Related: An article by Berners-Lee and Nigel Shadbolt in Scientific American: Web Science: Studying the Internet to Protect Our Future.

Citizen journalism: tools and incentives

Citizen journalism, full of promises that have been fulfilled only partly — at best. We need more time to develop good formats and practices, and here’s one good initiative: YouTube and the Pulitzer Center have joined forces in the Project:Report. Here the best contributions can win prizes, but more important, the partners provide tutorials and tips on how to become a better reporter. Clearly one promising way ahead (source: PJNet Blog).

Preemptive Wikipedia editing

Though it remains unclear if the McCain campaign or the Republican party initiated it, the editing work done on the Sarah Palin article just before she was announced as candidate again throws light on the importance of Wikipedia:

In total, YoungTrigg – whose user name is a reference to Ms. Palin’s infant son, Trig – made 30 “edits” to the article, all positive and largely unnoticed, since they came at a time when few were discussing her as a possible running mate of Senator John McCain’s.

This surely looks like a version of what I was circling in a post about the war in Georgia.
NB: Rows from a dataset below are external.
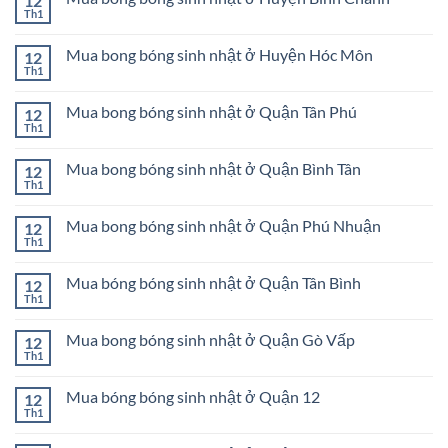
12
luận
Củ
sinh
ở
Th1
Chi
Không
nhật
Mua
có
ở
bong
bình
Huyện
bóng
Mua bong bóng sinh nhật ở Huyện Hóc Môn
12
luận
Cần
sinh
ở
Th1
Giờ
Không
nhật
Mua
có
ở
bong
bình
Huyện
bóng
Mua bong bóng sinh nhật ở Quận Tân Phú
12
luận
Nhà
sinh
ở
Th1
Bè
Không
nhật
Mua
có
ở
bong
bình
Huyện
bóng
Mua bong bóng sinh nhật ở Quận Bình Tân
12
luận
Bình
sinh
ở
Th1
Chánh
Không
nhật
Mua
có
ở
bong
bình
Huyện
bóng
Mua bong bóng sinh nhật ở Quận Phú Nhuận
12
luận
Hóc
sinh
ở
Th1
Môn
Không
nhật
Mua
có
ở
bong
bình
Quận
bóng
Mua bóng bóng sinh nhật ở Quận Tân Bình
12
luận
Tân
sinh
ở
Th1
Phú
Không
nhật
Mua
có
ở
bong
bình
Quận
bóng
Mua bong bóng sinh nhật ở Quận Gò Vấp
12
luận
Bình
sinh
ở
Th1
Tân
Không
nhật
Mua
có
ở
bóng
bình
Quận
bóng
Mua bóng bóng sinh nhật ở Quận 12
12
luận
Phú
sinh
ở
Th1
Nhuận
Không
nhật
Mua
có
ở
bong
bình
Quận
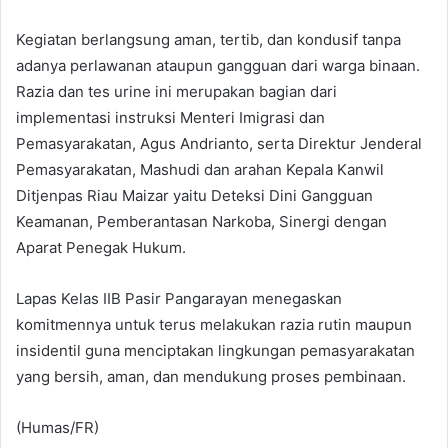
Kegiatan berlangsung aman, tertib, dan kondusif tanpa
adanya perlawanan ataupun gangguan dari warga binaan.
Razia dan tes urine ini merupakan bagian dari
implementasi instruksi Menteri Imigrasi dan
Pemasyarakatan, Agus Andrianto, serta Direktur Jenderal
Pemasyarakatan, Mashudi dan arahan Kepala Kanwil
Ditjenpas Riau Maizar yaitu Deteksi Dini Gangguan
Keamanan, Pemberantasan Narkoba, Sinergi dengan
Aparat Penegak Hukum.
Lapas Kelas IIB Pasir Pangarayan menegaskan
komitmennya untuk terus melakukan razia rutin maupun
insidentil guna menciptakan lingkungan pemasyarakatan
yang bersih, aman, dan mendukung proses pembinaan.
(Humas/FR)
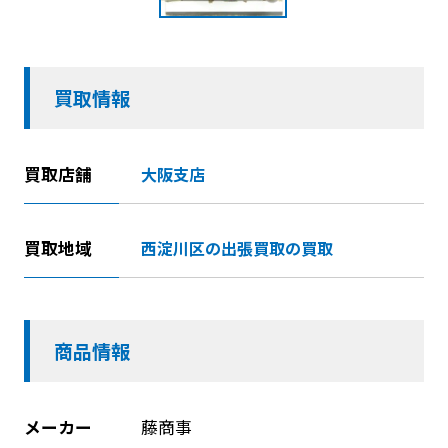
買取情報
買取店舗
大阪支店
買取地域
西淀川区の出張買取の買取
商品情報
メーカー
藤商事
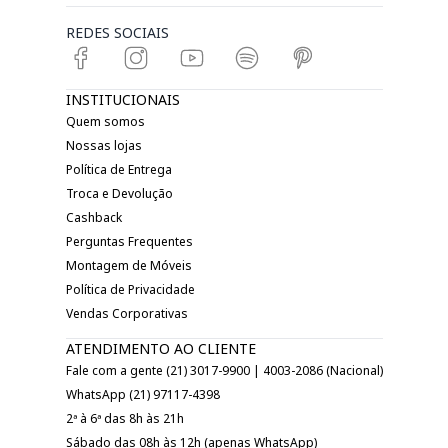
REDES SOCIAIS
INSTITUCIONAIS
Quem somos
Nossas lojas
Política de Entrega
Troca e Devolução
Cashback
Perguntas Frequentes
Montagem de Móveis
Política de Privacidade
Vendas Corporativas
ATENDIMENTO AO CLIENTE
Fale com a gente (21) 3017-9900 | 4003-2086 (Nacional)
WhatsApp (21) 97117-4398
2ª à 6ª das 8h às 21h
Sábado das 08h às 12h (apenas WhatsApp)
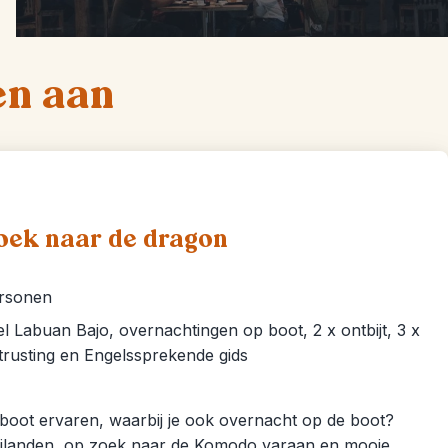
en aan
oek naar de dragon
ersonen
l Labuan Bajo, overnachtingen op boot, 2 x ontbijt, 3 x
itrusting en Engelssprekende gids
 boot ervaren, waarbij je ook overnacht op de boot?
 eilanden, op zoek naar de Komodo varaan en mooie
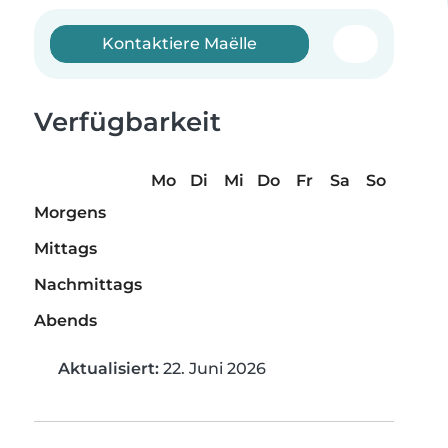
Kontaktiere Maëlle
Verfügbarkeit
Mo
Di
Mi
Do
Fr
Sa
So
Morgens
Mittags
Nachmittags
Abends
Aktualisiert:
22. Juni 2026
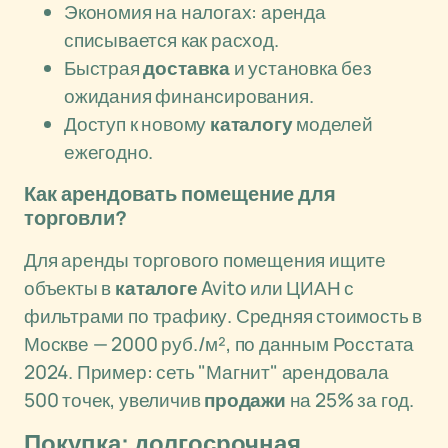
Экономия на налогах: аренда
списывается как расход.
Быстрая
доставка
и установка без
ожидания финансирования.
Доступ к новому
каталогу
моделей
ежегодно.
Как арендовать помещение для
торговли?
Для аренды торгового помещения ищите
объекты в
каталоге
Avito или ЦИАН с
фильтрами по трафику. Средняя стоимость в
Москве — 2000 руб./м², по данным Росстата
2024. Пример: сеть "Магнит" арендовала
500 точек, увеличив
продажи
на 25% за год.
Покупка: долгосрочная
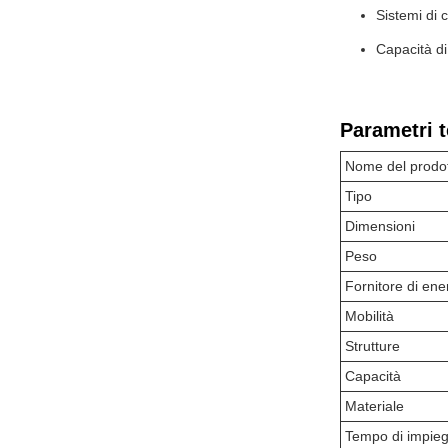
Sistemi di 
Capacità d
Parametri t
Nome del prodo
Tipo
Dimensioni
Peso
Fornitore di ene
Mobilità
Strutture
Capacità
Materiale
Tempo di impie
Wikipedia as first stop for many users = Wikipedia will be a battleground. As the NYT articles also notes:

While ethically suspect, the idea that a politician would try to shape her Wikipedia article shouldn’t come as a surprise. In modern politics, where the struggle is to “define” yourself before your opponent “defines” you, Wikipedia has become an important part of political strategy. When news breaks, and people plug a name into a search engine to find out more, invariably Wikipedia is the first result they click through to; it is where first impressions are made.